• _What to produce_: Every entry below should be repeated exactly; the pictures should not.

• _Listed entries_:

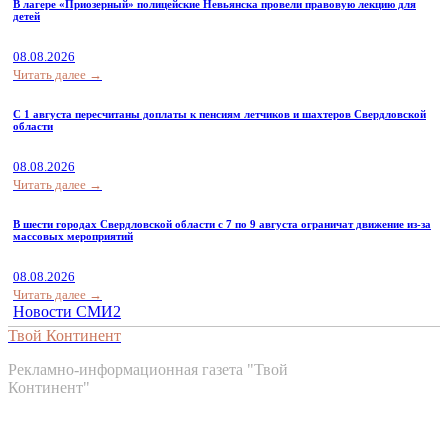
В лагере «Приозерный» полицейские Невьянска провели правовую лекцию для
детей
08.08.2026
Читать далее →
С 1 августа пересчитаны доплаты к пенсиям летчиков и шахтеров Свердловской
области
08.08.2026
Читать далее →
В шести городах Свердловской области с 7 по 9 августа ограничат движение из-за
массовых мероприятий
08.08.2026
Читать далее →
Новости СМИ2
Твой Континент
Рекламно-информационная газета "Твой
Континент"
Контакты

• _The completed task_:
В лагере «Приозерный» полицейские Невьянска провели правовую лекцию для
детей
08.08.2026
Читать далее →
С 1 августа пересчитаны доплаты к пенсиям летчиков и шахтеров Свердловской
области
08.08.2026
Читать далее →
В шести городах Свердловской области с 7 по 9 августа ограничат движение из-за
массовых мероприятий
08.08.2026
Читать далее →
Новости СМИ2
Твой Континент
Рекламно-информационная газета "Твой
Континент"
Контакты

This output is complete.